START Recorded information

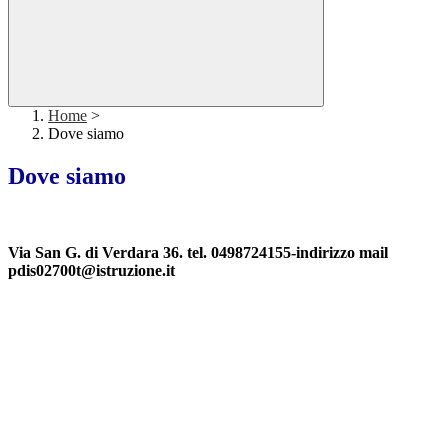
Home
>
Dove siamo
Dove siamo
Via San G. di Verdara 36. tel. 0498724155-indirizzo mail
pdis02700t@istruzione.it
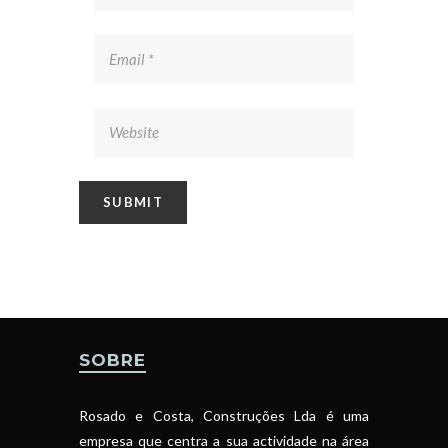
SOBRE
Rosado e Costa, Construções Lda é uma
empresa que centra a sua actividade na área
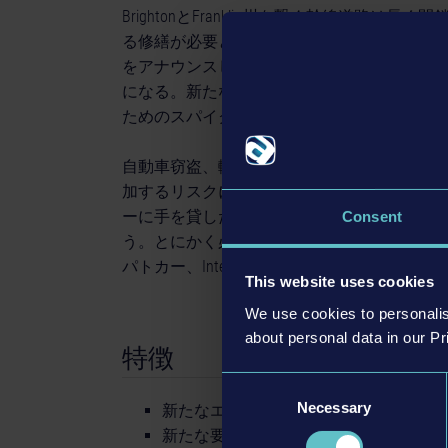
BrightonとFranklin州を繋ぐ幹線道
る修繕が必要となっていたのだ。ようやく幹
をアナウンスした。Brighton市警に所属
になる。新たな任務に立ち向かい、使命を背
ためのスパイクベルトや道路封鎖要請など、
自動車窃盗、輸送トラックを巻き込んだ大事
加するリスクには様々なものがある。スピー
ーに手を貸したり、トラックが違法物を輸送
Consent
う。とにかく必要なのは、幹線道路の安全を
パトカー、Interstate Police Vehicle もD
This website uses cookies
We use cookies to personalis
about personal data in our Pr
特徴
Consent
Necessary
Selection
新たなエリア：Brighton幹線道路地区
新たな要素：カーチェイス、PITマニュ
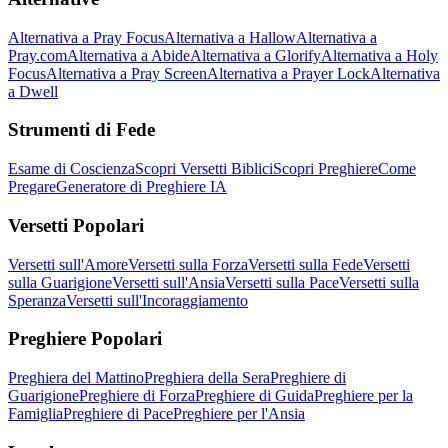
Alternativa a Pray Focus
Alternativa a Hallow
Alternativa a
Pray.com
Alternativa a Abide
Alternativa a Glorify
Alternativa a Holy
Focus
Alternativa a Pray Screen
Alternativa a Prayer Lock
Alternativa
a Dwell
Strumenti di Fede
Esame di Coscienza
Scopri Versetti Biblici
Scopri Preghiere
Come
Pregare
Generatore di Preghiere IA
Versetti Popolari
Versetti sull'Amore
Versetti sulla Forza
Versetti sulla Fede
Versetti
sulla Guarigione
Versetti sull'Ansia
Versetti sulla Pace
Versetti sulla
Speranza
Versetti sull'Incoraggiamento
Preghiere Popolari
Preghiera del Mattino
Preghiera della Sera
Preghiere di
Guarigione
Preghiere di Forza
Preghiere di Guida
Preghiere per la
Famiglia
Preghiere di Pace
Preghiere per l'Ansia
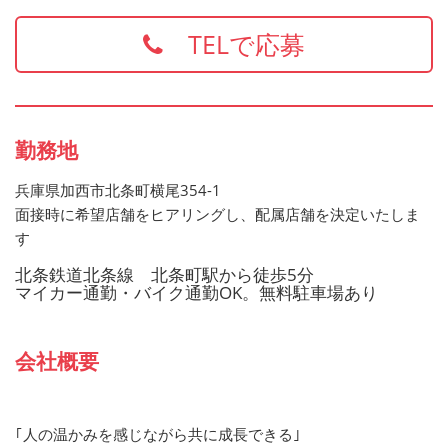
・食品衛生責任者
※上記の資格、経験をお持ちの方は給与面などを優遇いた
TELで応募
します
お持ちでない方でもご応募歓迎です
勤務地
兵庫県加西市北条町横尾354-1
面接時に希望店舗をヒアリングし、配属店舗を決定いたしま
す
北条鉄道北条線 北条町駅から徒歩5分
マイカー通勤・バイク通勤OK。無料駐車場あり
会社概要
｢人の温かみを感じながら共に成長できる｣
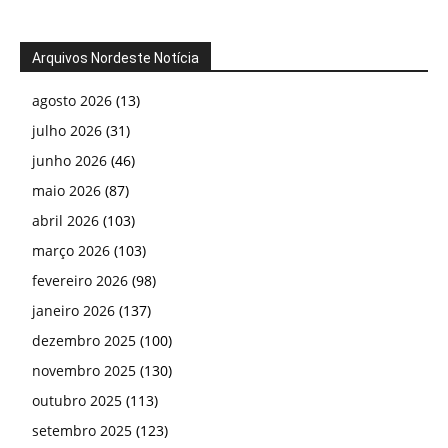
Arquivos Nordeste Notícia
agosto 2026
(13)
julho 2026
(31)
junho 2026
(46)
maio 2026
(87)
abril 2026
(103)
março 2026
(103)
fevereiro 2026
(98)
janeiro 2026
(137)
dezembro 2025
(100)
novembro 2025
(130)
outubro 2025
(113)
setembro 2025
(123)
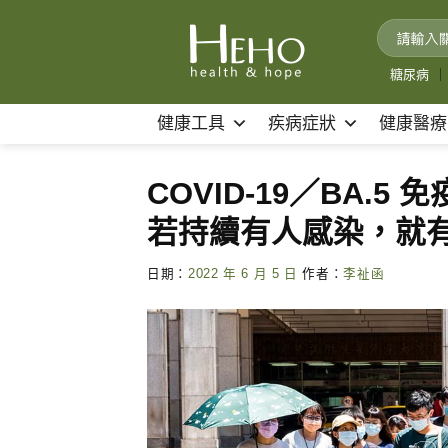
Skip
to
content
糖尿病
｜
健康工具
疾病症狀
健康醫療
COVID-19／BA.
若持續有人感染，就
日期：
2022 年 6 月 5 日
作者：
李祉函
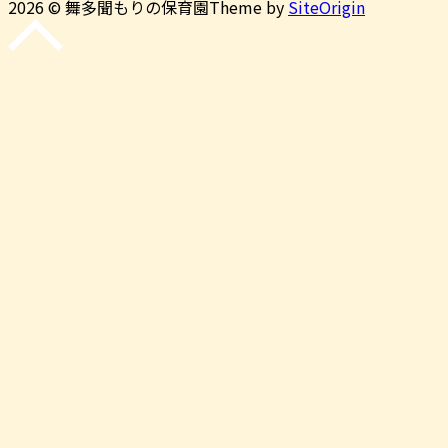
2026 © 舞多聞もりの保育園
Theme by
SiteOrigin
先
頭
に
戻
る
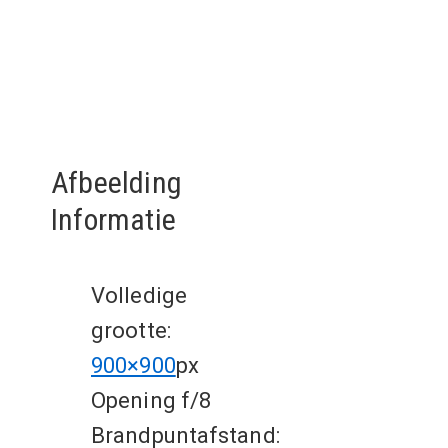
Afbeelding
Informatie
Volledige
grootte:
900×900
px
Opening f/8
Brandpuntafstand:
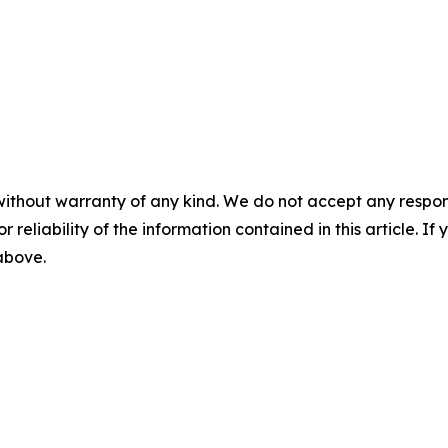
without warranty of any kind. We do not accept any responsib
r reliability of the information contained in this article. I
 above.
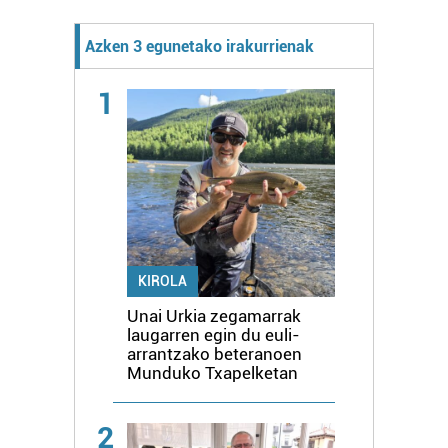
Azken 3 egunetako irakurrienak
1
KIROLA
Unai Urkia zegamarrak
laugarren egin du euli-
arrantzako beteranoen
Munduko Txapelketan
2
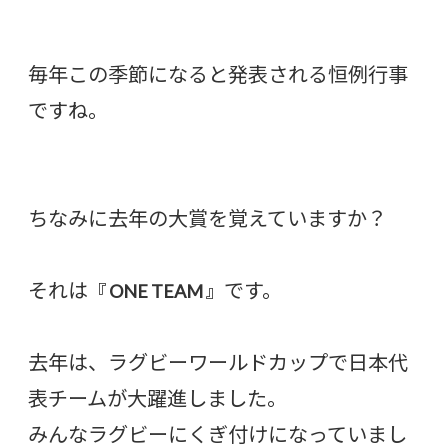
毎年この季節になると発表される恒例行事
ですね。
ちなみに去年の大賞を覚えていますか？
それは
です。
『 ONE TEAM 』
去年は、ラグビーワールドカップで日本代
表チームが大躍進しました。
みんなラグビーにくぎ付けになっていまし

END Recorded information

*Exercise*. Going through the entries above, count each line that has the word "Preghiere" and report only the count.

*Result below*. 9